Exercise details.
From the entries that follow, extract each line holding the string "Bestellung".

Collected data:
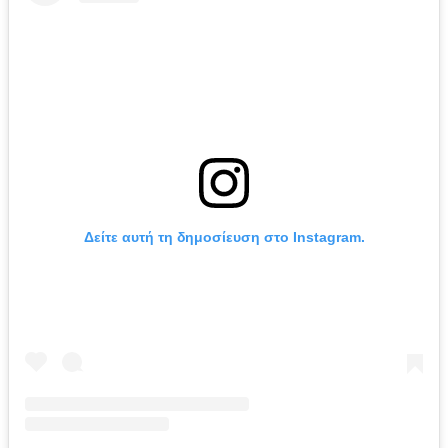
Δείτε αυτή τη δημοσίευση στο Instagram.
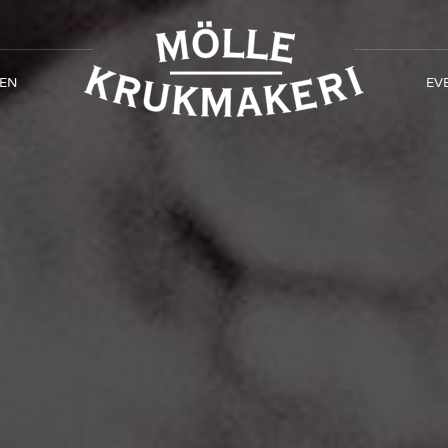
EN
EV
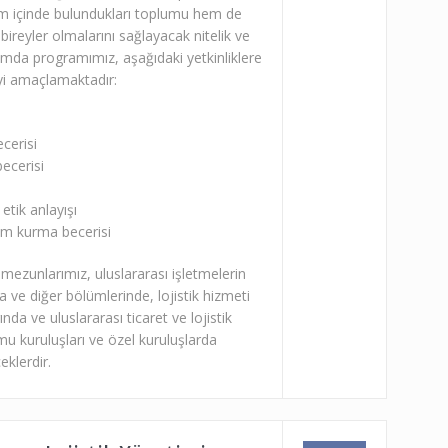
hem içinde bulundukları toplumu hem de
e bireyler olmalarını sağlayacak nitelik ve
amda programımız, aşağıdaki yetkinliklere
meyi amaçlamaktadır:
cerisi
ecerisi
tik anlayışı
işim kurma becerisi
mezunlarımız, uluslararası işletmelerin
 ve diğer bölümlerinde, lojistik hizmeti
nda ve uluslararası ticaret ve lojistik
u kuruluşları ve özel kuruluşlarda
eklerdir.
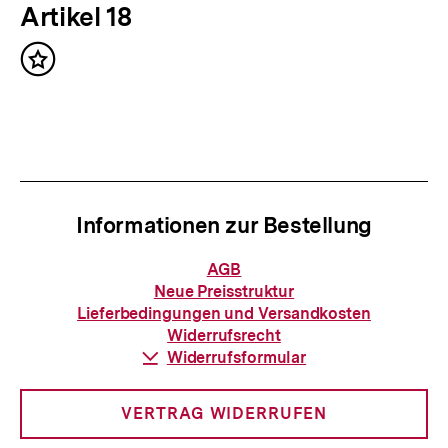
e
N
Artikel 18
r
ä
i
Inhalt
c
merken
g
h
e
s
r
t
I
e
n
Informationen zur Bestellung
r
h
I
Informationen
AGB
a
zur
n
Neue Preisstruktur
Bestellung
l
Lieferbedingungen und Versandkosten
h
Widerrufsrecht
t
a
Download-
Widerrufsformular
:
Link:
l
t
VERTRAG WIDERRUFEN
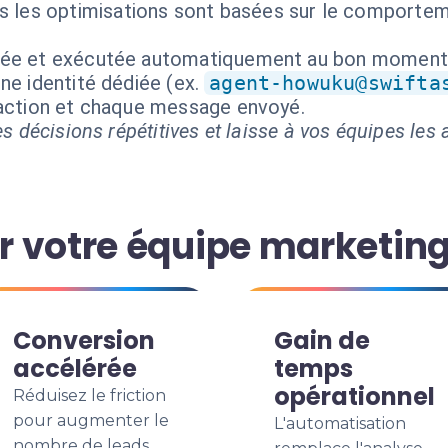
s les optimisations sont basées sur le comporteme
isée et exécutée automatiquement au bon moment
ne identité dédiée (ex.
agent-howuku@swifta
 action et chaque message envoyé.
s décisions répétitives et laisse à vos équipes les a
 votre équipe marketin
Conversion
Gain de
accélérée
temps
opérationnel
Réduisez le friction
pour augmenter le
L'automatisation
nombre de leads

Task response.
Informationen zur Bestellung
Bestellung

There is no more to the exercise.